Invisible murders

Invisible murders

“Greece has a strong claim to being the worst country in the European Union to be a child,” UNICEF’s Greek Office chief Luciano Calestini said in a recent interview with Kathimerini’s Iliana Magra, in a comment that stirred a whole lot of controversy. “This is what the data tell us,” he said, mentioning obesity, child poverty and mental health, among other pointers. 

“We are risking an act of national self-harm by continuing to not prioritize our children,” Calestini said in the same interview. This rather complicated phrase – not your typical media sound bite – was also the most crucial. Because, as the UNICEF official explained, today’s children will in 10 years from now be called to deal with climate change, inequality, the refugee crisis and, as the population shrinks, will be required to economically sustain an aging population.

This of course applies to those children who will have survived the rising cases of abuse, which is not always evident or fatal, and which rarely grabs the hearts and minds of an entire nation. The invisible “murders,” whose ravages are deep-seated and often lifelong, are the ones that co-shape the core of society.

Calestini got to the meat of the matter, and what he said was based on evidence. Nevertheless, a few days later he issued a clarification as his original statements obviously raised some eyebrows.

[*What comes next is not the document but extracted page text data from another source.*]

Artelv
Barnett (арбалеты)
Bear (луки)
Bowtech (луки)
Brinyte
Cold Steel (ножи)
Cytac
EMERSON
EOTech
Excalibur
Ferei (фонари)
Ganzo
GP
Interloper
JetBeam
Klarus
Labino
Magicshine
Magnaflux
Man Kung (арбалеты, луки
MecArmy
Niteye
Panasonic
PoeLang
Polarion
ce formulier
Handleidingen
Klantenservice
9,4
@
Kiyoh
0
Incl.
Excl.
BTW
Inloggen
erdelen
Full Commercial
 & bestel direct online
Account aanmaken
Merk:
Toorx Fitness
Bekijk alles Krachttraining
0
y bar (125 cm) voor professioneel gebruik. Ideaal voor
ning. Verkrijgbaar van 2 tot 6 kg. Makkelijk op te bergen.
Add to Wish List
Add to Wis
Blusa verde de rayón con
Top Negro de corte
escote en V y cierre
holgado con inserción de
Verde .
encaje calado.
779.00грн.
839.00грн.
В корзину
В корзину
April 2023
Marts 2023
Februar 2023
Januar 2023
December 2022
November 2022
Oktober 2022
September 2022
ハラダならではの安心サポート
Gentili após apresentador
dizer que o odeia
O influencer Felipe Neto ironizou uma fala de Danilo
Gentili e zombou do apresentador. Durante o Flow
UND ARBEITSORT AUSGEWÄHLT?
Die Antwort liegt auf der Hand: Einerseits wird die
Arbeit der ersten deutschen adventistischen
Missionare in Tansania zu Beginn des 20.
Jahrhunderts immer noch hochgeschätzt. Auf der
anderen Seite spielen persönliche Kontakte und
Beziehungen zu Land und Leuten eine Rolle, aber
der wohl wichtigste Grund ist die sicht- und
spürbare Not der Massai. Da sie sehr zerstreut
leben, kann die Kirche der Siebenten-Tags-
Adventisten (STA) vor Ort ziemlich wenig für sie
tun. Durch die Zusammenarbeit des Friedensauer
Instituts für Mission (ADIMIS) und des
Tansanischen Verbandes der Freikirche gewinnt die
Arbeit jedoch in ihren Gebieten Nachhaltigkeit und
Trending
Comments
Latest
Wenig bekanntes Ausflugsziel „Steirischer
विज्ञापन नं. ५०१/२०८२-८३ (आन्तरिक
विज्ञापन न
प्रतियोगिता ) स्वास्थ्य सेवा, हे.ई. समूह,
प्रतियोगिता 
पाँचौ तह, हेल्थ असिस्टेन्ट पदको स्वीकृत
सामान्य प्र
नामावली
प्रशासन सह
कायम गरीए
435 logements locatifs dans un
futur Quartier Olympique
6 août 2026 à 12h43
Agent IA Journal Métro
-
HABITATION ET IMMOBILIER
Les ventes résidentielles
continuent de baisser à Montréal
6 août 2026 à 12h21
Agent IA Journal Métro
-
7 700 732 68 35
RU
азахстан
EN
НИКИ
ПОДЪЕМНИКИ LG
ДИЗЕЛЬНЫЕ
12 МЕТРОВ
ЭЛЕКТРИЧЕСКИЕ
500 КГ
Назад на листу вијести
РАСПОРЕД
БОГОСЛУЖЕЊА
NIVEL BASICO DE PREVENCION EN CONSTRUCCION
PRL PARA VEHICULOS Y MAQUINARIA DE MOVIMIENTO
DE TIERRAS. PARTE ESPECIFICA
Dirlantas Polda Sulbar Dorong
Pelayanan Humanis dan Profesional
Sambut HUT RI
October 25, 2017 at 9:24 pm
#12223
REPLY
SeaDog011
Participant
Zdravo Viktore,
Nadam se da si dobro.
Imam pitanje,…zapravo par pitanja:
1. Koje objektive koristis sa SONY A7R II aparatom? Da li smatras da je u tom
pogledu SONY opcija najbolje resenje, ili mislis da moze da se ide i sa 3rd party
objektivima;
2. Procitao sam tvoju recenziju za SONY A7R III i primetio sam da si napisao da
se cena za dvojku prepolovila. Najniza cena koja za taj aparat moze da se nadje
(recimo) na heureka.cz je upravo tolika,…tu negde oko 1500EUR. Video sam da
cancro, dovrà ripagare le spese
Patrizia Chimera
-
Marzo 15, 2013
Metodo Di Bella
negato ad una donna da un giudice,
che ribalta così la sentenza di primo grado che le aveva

Protecting the carefully constructed image comes before substance. The image mandates that everything is in order in the country (regardless of what political party is in power) and that no mistakes or oversights are made. Pointing a finger at the omissions and the shortcomings and emphasizing the hard work that needs to be put in to fix them seems completely out of the ordinary.

But no one can hide from reality for long. To be sure, reality does not always stay quiet. Bombs will occasionally fall, and some of these bombs will cause deep wounds which take a very long time to heal. And that’s when we are faced with the ostensibly never-before-seen tragedies involving matricides and patricides. 

Perhaps it would be preferable if we could agree on Calestini’s statement that “the situation for kids in Greece is not great” as a starting point. That is unless we, as a society and as a state, have decided that murders are preferable to “national self-harm.”